Lines of the data that contain the word "жилого" are the ones to copy.
━━━━━ Data supplied ━━━━━
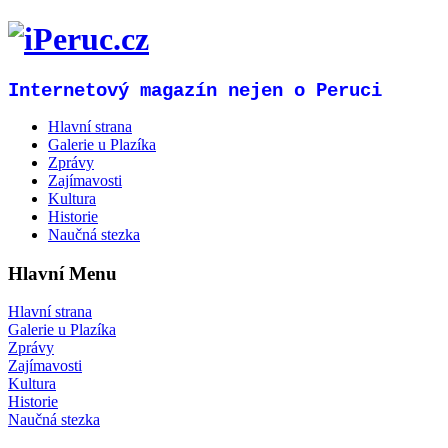
Internetový magazín nejen o Peruci
Hlavní strana
Galerie u Plazíka
Zprávy
Zajímavosti
Kultura
Historie
Naučná stezka
Hlavní Menu
Hlavní strana
Galerie u Plazíka
Zprávy
Zajímavosti
Kultura
Historie
Naučná stezka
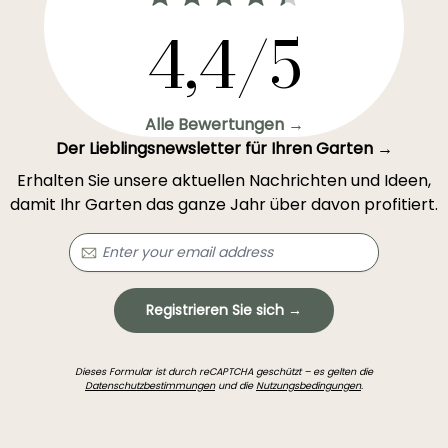
4,4/5
Alle Bewertungen →
Der Lieblingsnewsletter für Ihren Garten →
Erhalten Sie unsere aktuellen Nachrichten und Ideen,
damit Ihr Garten das ganze Jahr über davon profitiert.
Registrieren Sie sich →
Dieses Formular ist durch reCAPTCHA geschützt – es gelten die
Datenschutzbestimmungen
und die
Nutzungsbedingungen
.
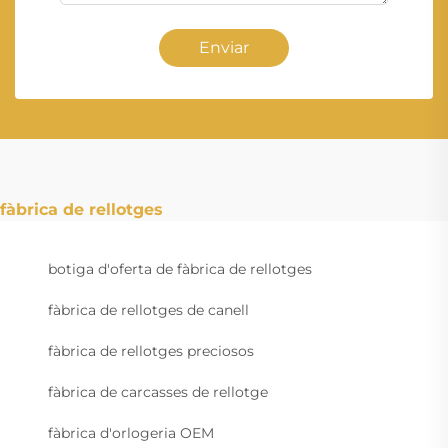
Enviar
fàbrica de rellotges
botiga d'oferta de fàbrica de rellotges
fàbrica de rellotges de canell
fàbrica de rellotges preciosos
fàbrica de carcasses de rellotge
fàbrica d'orlogeria OEM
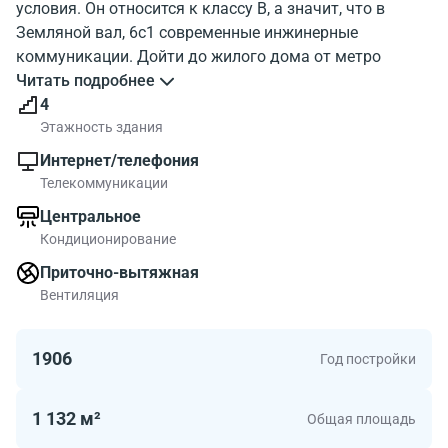
условия. Он относится к классу B, а значит, что в
Земляной вал, 6с1 современные инжинерные
коммуникации. Дойти до жилого дома от метро
Курская можно достаточно быстро. Этажность
Читать подробнее
здания - 4 этажа. Можно воспользоваться паркингом.
4
Посмотрите фото жилого дома Zemlyanoy Val, 6b1. На
Этажность здания
карте города отображено месторасположение
Интернет/телефония
объекта. Земляной вал, 6с1 находится в районе с
Телекоммуникации
развитой инфраструктурой.
Центральное
В БЦ Земляной вал, 6с1 есть офисы площадью до
Кондиционирование
458.00 квадратных метров. Офисные помещения в
данном БЦ - подходящий выбор для московской
Приточно-вытяжная
компании.
Вентиляция
1906
Год постройки
1 132 м²
Общая площадь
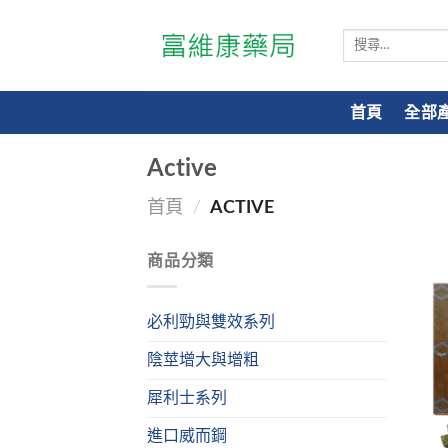
搜
尋
關
鍵
首頁
全部
字:
Active
首頁
/
ACTIVE
商品分類
必利勁與雙效系列
陰莖增大與增粗
犀利士系列
進口威而鋼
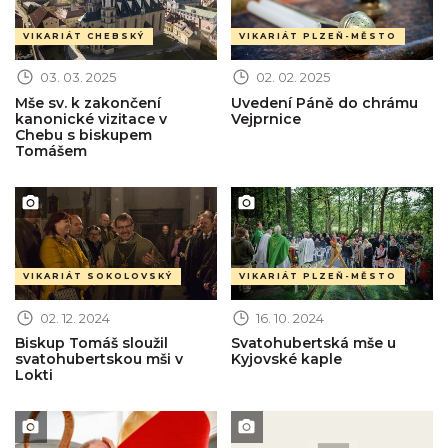
VIKARIÁT CHEBSKÝ
VIKARIÁT PLZEŇ-MĚSTO
03. 03. 2025
02. 02. 2025
Mše sv. k zakončení
Uvedení Páně do chrámu
kanonické vizitace v
Vejprnice
Chebu s biskupem
Tomášem
Obrázek novinky
Obrázek novinky
VIKARIÁT SOKOLOVSKÝ
VIKARIÁT PLZEŇ-MĚSTO
02. 12. 2024
16. 10. 2024
Biskup Tomáš sloužil
Svatohubertská mše u
svatohubertskou mši v
Kyjovské kaple
Lokti
Obrázek novinky
Obrázek novinky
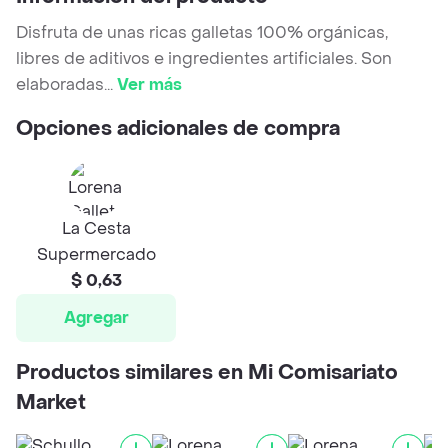
Disfruta de unas ricas galletas 100% orgánicas,
libres de aditivos e ingredientes artificiales. Son
elaboradas
...
Ver más
Opciones adicionales de compra
La Cesta
Supermercado
$ 0,63
Agregar
Productos similares en Mi Comisariato
Market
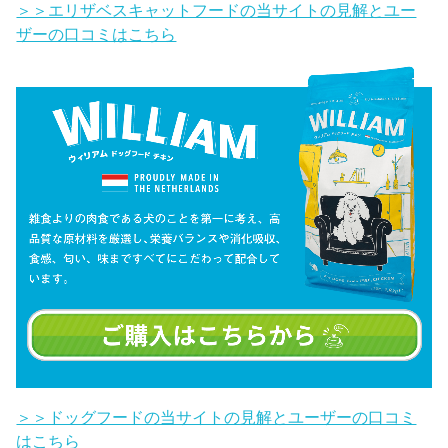
＞＞エリザベスキャットフードの当サイトの見解とユー
ザーの口コミはこちら
＞＞ドッグフードの当サイトの見解とユーザーの口コミ
はこちら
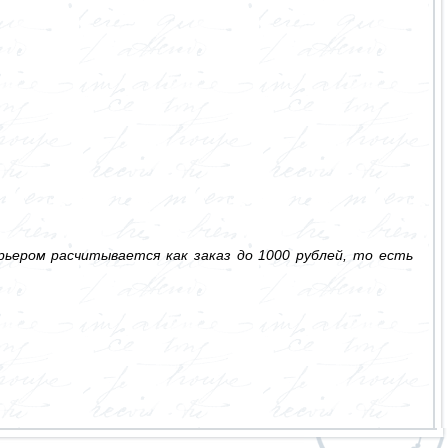
ьером расчитывается как заказ до 1000 рублей, то есть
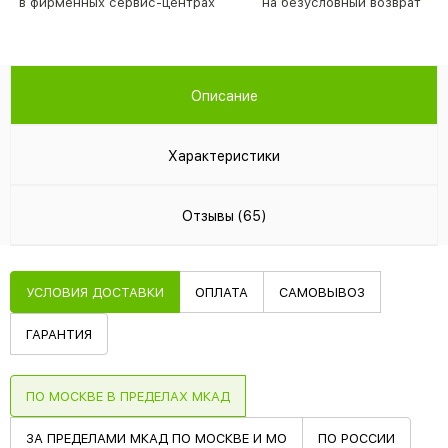
в фирменных сервис-центрах
на безусловный возврат
Описание
Характеристики
Отзывы (65)
УСЛОВИЯ ДОСТАВКИ
ОПЛАТА
САМОВЫВОЗ
ГАРАНТИЯ
ПО МОСКВЕ В ПРЕДЕЛАХ МКАД
ЗА ПРЕДЕЛАМИ МКАД ПО МОСКВЕ И МО
ПО РОССИИ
━━━━━
Result of the exercise.
коммуникации. Дойти до жилого дома от метро
Посмотрите фото жилого дома Zemlyanoy Val, 6b1. На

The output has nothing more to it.